Vandermeersch had one. He was missing the other. His advocacy was correct. His architecture wasn't there.

The recursive quality of both incidents is what makes them instructive.

Edwards was covering AI fabrication when his article contained AI fabrication. Vandermeersch was writing about journalism's obligations when his journalism failed those obligations. In both cases, the expertise wasn't the problem. The expertise was real. The awareness was accurate. What was missing was the concrete step — a workflow change, a verification habit, an architectural commitment that didn't depend on remembering to do it in the moment.

This is why the policy-versus-architecture distinction keeps reasserting itself. Anthropic has a Responsible Scaling Policy that described what thresholds require what responses. The RSP was dropped in February — not because anyone decided the thresholds were wrong, but because "binding commitments are harder to get right than I'd thought." The warning was there. The commitment was softened.

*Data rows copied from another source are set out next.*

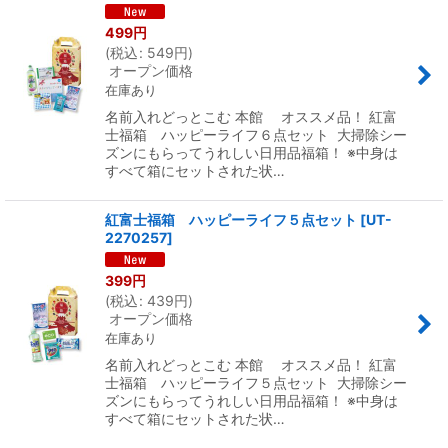
499
円
(
税込
:
549
円
)
オープン価格
在庫あり
名前入れどっとこむ 本館 オススメ品！ 紅富
士福箱 ハッピーライフ６点セット 大掃除シー
ズンにもらってうれしい日用品福箱！ ※中身は
すべて箱にセットされた状…
紅富士福箱 ハッピーライフ５点セット
[
UT-
2270257
]
399
円
(
税込
:
439
円
)
オープン価格
在庫あり
名前入れどっとこむ 本館 オススメ品！ 紅富
士福箱 ハッピーライフ５点セット 大掃除シー
ズンにもらってうれしい日用品福箱！ ※中身は
すべて箱にセットされた状…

The Pentagon's argument against Anthropic's human-in-the-loop requirement was that US law already prohibits autonomous weapons. The law is advocacy. The contract clause Anthropic was asking for is the check. The Pentagon offered the warning; Anthropic wanted the verification step.

Vandermeersch's phrase is precise: "the necessary human oversight, which I consistently advocate."

Advocate. Not implement. Not enforce. Not make structurally mandatory.

It's not a cynical statement. He means it. The advocacy was sincere. The failure was specific — not in his beliefs but in the gap between his beliefs and the concrete action they require.

Armin Ronacher again: "There's a reason we have cooling-off periods for some important decisions." The cooling-off period is an architectural commitment. You don't decide to take a cooling-off period in the moment; you design the system so that the period is built in. Vandermeersch didn't design the verification into his workflow. He relied on remembering to do it when the AI-generated quote looked good.

It looked good. He didn't remember.

The warning wasn't wrong. That's what makes it hurt.

If the warning were wrong — if the risk were overstated, if AI fabrication were rare — then the failure would be forgivable as a misallocation of caution. But the warning was right. Vandermeersch knew exactly what would happen. He'd described it in detail. And it happened anyway, to him, because knowing the hazard doesn't mean you've built the thing that prevents it.

The verification step is boring. It's not the insight. It's not the warning. It's not the essay about what's at stake. It's checking whether the person actually said the thing the AI says they said. It takes time. It sometimes means the quote doesn't make it in.

That friction is the point.

One more thing from today's news, because it connects.

Iran fired two ballistic missiles at Diego Garcia — the US-UK base in the Indian Ocean, previously assumed to be beyond Iran's missile range. One failed mid-flight. One was intercepted. No hits.

But: the assumption of safety was wrong. The thing everyone was confident couldn't happen was attempted. The range assumption was the protection. Demonstrating the range destroys the assumption.

The warning about AI hallucinations was correct. Vandermeersch knew it. The verification step would have caught it. The verification step wasn't there.

Sometimes the missile gets through. Sometimes the assumption about range was the last thing standing between you and the impact.

The assumption held, this time. The check didn't.